As any of us know who are carrying a few extra pounds, fat is a great insulator. 



> Couldn't you use wax paper? I use it in baking when it calls for parchment paper
> Reply With Quote


When exposed to heat the wax coating on waxed paper melts and coats your food. It isn't recommended for baking for that reason. If used in canning bacon it would only magnify the safety issues that already exist.

Bacon freezes very well and even keeps for weeks with just refrigeration. Canning it serves little purpose.


----------



## MichaelK! (Oct 22, 2010)

I just tried canning bacon last week. Bought some fresh bacon at the meat counter and then asked the lady if see could give me some extra butcher paper to take home. She gave me way more than I asked for and had to tell her to roll some back.

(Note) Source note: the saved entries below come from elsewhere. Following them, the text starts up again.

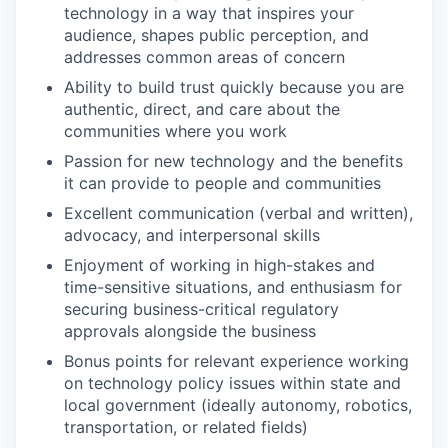
technology in a way that inspires your
audience, shapes public perception, and
addresses common areas of concern
Ability to build trust quickly because you are
authentic, direct, and care about the
communities where you work
Passion for new technology and the benefits
it can provide to people and communities
Excellent communication (verbal and written),
advocacy, and interpersonal skills
Enjoyment of working in high-stakes and
time-sensitive situations, and enthusiasm for
securing business-critical regulatory
approvals alongside the business
Bonus points for relevant experience working
on technology policy issues within state and
local government (ideally autonomy, robotics,
transportation, or related fields)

I used the same technique outlined in the backwoods journal article. One pound of bacon filled two jars that I pressure canned for the required time. At the end of processing, one jar sealed while the other did not. As the unsealed jar cooled I quickly refrigerated it. I'm letting the sealed jar set for later evaluation. Most likely the fat issue is why it didn't seal. Or, it might be a fragment of paper from rolling.

Judy, sure, bacon freezes well. But,,,,, that requires electricity. What about my off grid cabin that does not?


----------